MATERIAL FOR THIS TASK:
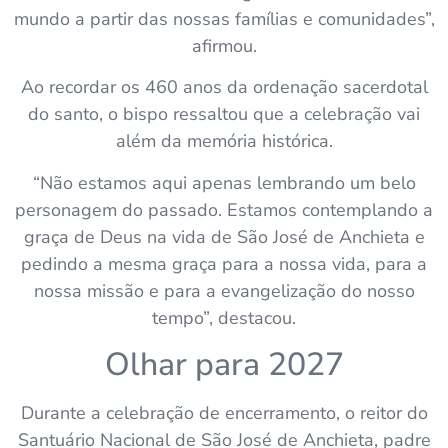
mundo a partir das nossas famílias e comunidades”,
afirmou.
Ao recordar os 460 anos da ordenação sacerdotal
do santo, o bispo ressaltou que a celebração vai
além da memória histórica.
“Não estamos aqui apenas lembrando um belo
personagem do passado. Estamos contemplando a
graça de Deus na vida de São José de Anchieta e
pedindo a mesma graça para a nossa vida, para a
nossa missão e para a evangelização do nosso
tempo”, destacou.
Olhar para 2027
Durante a celebração de encerramento, o reitor do
Santuário Nacional de São José de Anchieta, padre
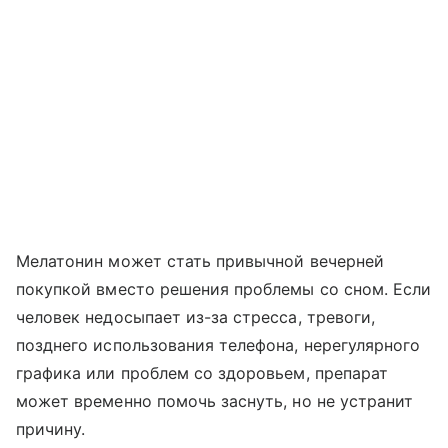
Мелатонин может стать привычной вечерней
покупкой вместо решения проблемы со сном. Если
человек недосыпает из-за стресса, тревоги,
позднего использования телефона, нерегулярного
графика или проблем со здоровьем, препарат
может временно помочь заснуть, но не устранит
причину.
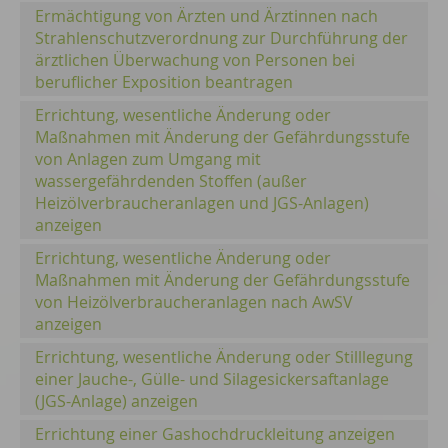
Ermächtigung von Ärzten und Ärztinnen nach
Strahlenschutzverordnung zur Durchführung der
ärztlichen Überwachung von Personen bei
beruflicher Exposition beantragen
Errichtung, wesentliche Änderung oder
Maßnahmen mit Änderung der Gefährdungsstufe
von Anlagen zum Umgang mit
wassergefährdenden Stoffen (außer
Heizölverbraucheranlagen und JGS-Anlagen)
anzeigen
Errichtung, wesentliche Änderung oder
Maßnahmen mit Änderung der Gefährdungsstufe
von Heizölverbraucheranlagen nach AwSV
anzeigen
Errichtung, wesentliche Änderung oder Stilllegung
einer Jauche-, Gülle- und Silagesickersaftanlage
(JGS-Anlage) anzeigen
Errichtung einer Gashochdruckleitung anzeigen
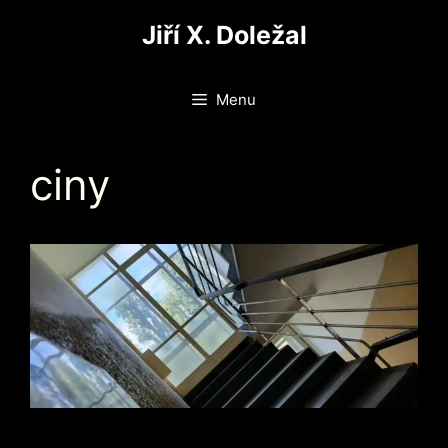
Přeskočit
Jiří X. Doležal
na
obsah
Menu
ciny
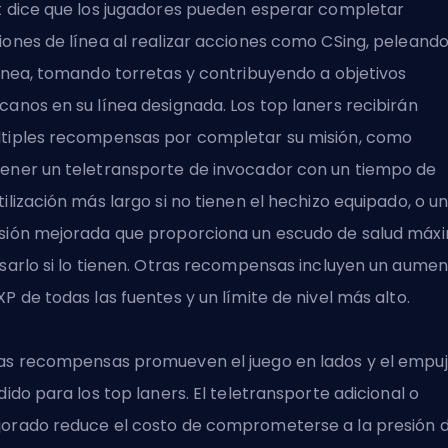
t dice que los jugadores pueden esperar completar
iones de línea al realizar acciones como CSing, peleand
línea, tomando torretas y contribuyendo a objetivos
canos en su línea designada.
Los top laners
recibirán
tiples recompensas por completar su misión, como
ener un teletransporte de invocador con un tiempo de
tilización más largo si no tienen el hechizo equipado, o u
sión mejorada que proporciona un escudo de salud máx
usarlo si lo tienen. Otras recompensas incluyen un aume
XP de todas las fuentes y un límite de nivel más alto.
as recompensas promueven el juego en lados y el empu
idido para los top laners. El teletransporte adicional o
orado reduce el costo de comprometerse a la presión 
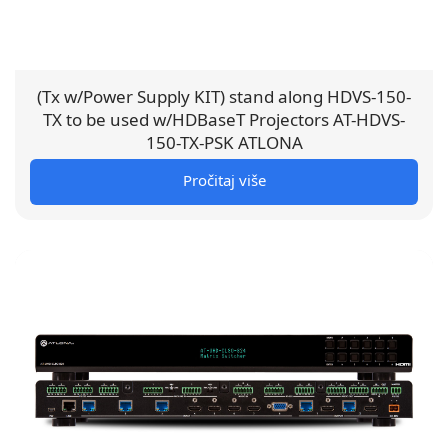
(Tx w/Power Supply KIT) stand along HDVS-150-
TX to be used w/HDBaseT Projectors AT-HDVS-
150-TX-PSK ATLONA
Pročitaj više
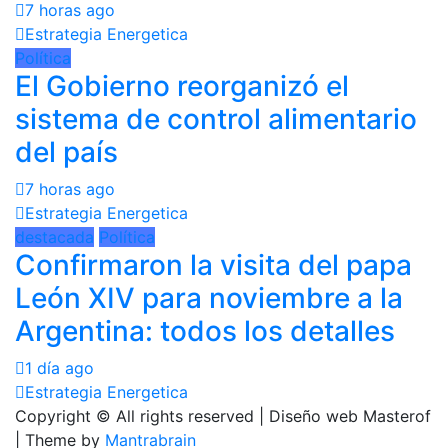
7 horas ago
Estrategia Energetica
Política
El Gobierno reorganizó el
sistema de control alimentario
del país
7 horas ago
Estrategia Energetica
destacada
Política
Confirmaron la visita del papa
León XIV para noviembre a la
Argentina: todos los detalles
1 día ago
Estrategia Energetica
Copyright © All rights reserved | Diseño web Masterof
| Theme by
Mantrabrain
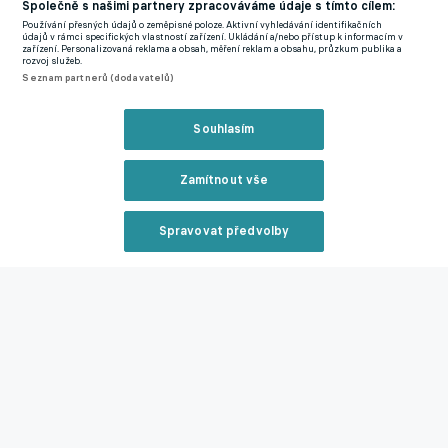
Společně s našimi partnery zpracováváme údaje s tímto cílem:
dobré mistrovství světa klubů, ale rozhodnutí jsme loni učinili
Používání přesných údajů o zeměpisné poloze. Aktivní vyhledávání identifikačních
zcela vědomě,"
zdůraznil.
údajů v rámci specifických vlastností zařízení. Ukládání a/nebo přístup k informacím v
zařízení. Personalizovaná reklama a obsah, měření reklam a obsahu, průzkum publika a
rozvoj služeb.
Seznam partnerů (dodavatelů)
Pokud by se Ter Stegenovi nepodařilo do mistrovství plně
zotavit, brankářský post by v reprezentaci stejně neměl být
Souhlasím
problém. Podle Nagelsmanna Němci disponují několika
skvělými gólmany a proto se nebojí, že by se pozici mezi třemi
Zamítnout vše
tyčemi nakonec nepodařilo správně obsadit.
Spravovat předvolby
Zmínky
Mistrovství světa
Německo
Barcelona
Marc ter Stegen
Manuel
Reklama
Neuer
Alexander Nubel
Oliver Baumann
Noah Atubolu
Wojciech
Szczęsny
Joan Garcia
Zavřít rekl
Související články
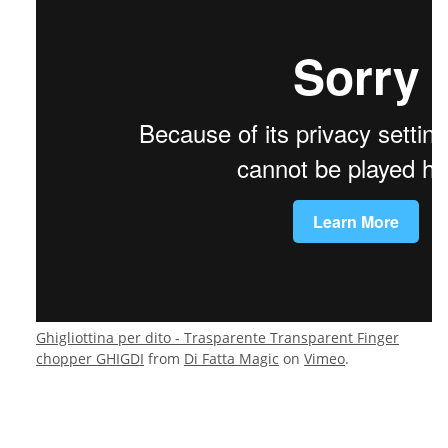
Ghigliottina per dito - Trasparente Transparent Finger
chopper GHIGDI
from
Di Fatta Magic
on
Vimeo
.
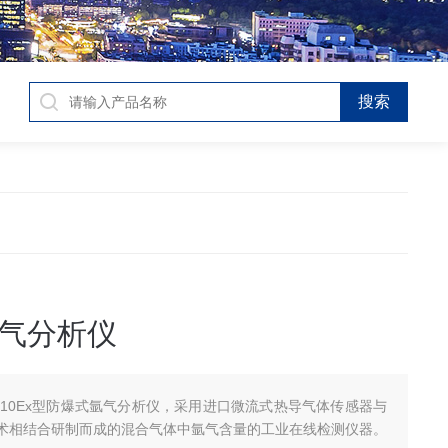
气分析仪
-210Ex型防爆式氩气分析仪，采用进口微流式热导气体传感器与
术相结合研制而成的混合气体中氩气含量的工业在线检测仪器。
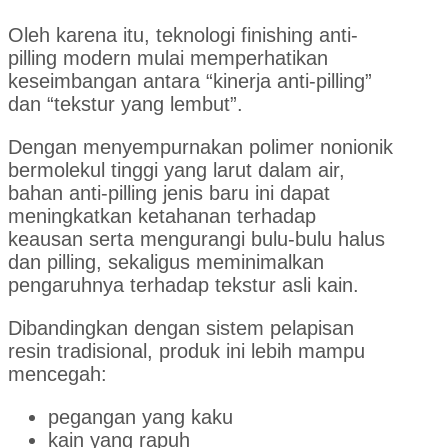
Oleh karena itu, teknologi finishing anti-
pilling modern mulai memperhatikan
keseimbangan antara “kinerja anti-pilling”
dan “tekstur yang lembut”.
Dengan menyempurnakan polimer nonionik
bermolekul tinggi yang larut dalam air,
bahan anti-pilling jenis baru ini dapat
meningkatkan ketahanan terhadap
keausan serta mengurangi bulu-bulu halus
dan pilling, sekaligus meminimalkan
pengaruhnya terhadap tekstur asli kain.
Dibandingkan dengan sistem pelapisan
resin tradisional, produk ini lebih mampu
mencegah:
pegangan yang kaku
kain yang rapuh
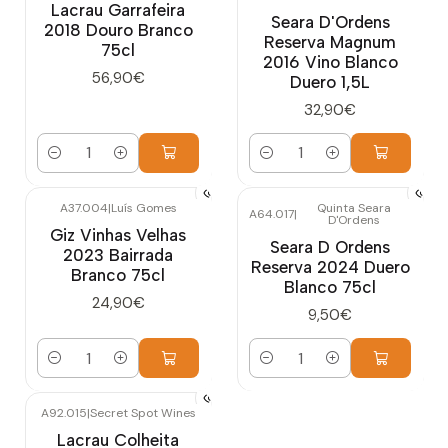
Lacrau Garrafeira
Seara D'Ordens
2018 Douro Branco
Reserva Magnum
75cl
2016 Vino Blanco
56,90€
Duero 1,5L
32,90€
Cantidad
Cantidad
A37.004
|
Luís Gomes
Quinta Seara
A64.017
|
D'Ordens
Giz Vinhas Velhas
Seara D Ordens
2023 Bairrada
Reserva 2024 Duero
Branco 75cl
Blanco 75cl
24,90€
9,50€
Cantidad
Cantidad
A92.015
|
Secret Spot Wines
Lacrau Colheita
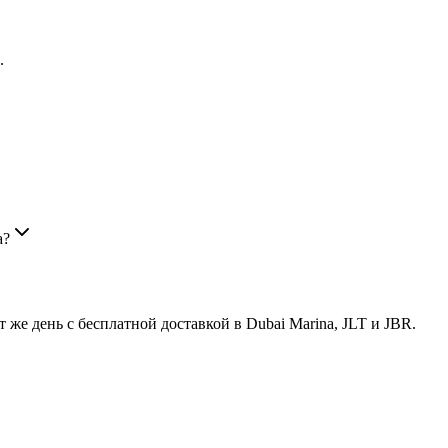
.
а?
же день с бесплатной доставкой в Dubai Marina, JLT и JBR.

TASK REQUIREMENTS:
Using the material above, reproduce only the lines that run from the line with "ärztlichen Überwachung von Personen bei" up to and including the line with "ener un teletransporte", exactly, with the pictures dropped.

OUTPUT OF THE TASK:
ärztlichen Überwachung von Personen bei
beruflicher Exposition beantragen
Errichtung, wesentliche Änderung oder
Maßnahmen mit Änderung der Gefährdungsstufe
von Anlagen zum Umgang mit
wassergefährdenden Stoffen (außer
Heizölverbraucheranlagen und JGS-Anlagen)
anzeigen
Errichtung, wesentliche Änderung oder
Maßnahmen mit Änderung der Gefährdungsstufe
von Heizölverbraucheranlagen nach AwSV
anzeigen
Errichtung, wesentliche Änderung oder Stilllegung
einer Jauche-, Gülle- und Silagesickersaftanlage
(JGS-Anlage) anzeigen
Errichtung einer Gashochdruckleitung anzeigen
Přeskočit
Jiří X. Doležal
na
obsah
Menu
ciny
t dice que los jugadores pueden esperar completar
iones de línea al realizar acciones como CSing, peleand
línea, tomando torretas y contribuyendo a objetivos
canos en su línea designada.
Los top laners
recibirán
tiples recompensas por completar su misión, como
ener un teletransporte de invocador con un tiempo de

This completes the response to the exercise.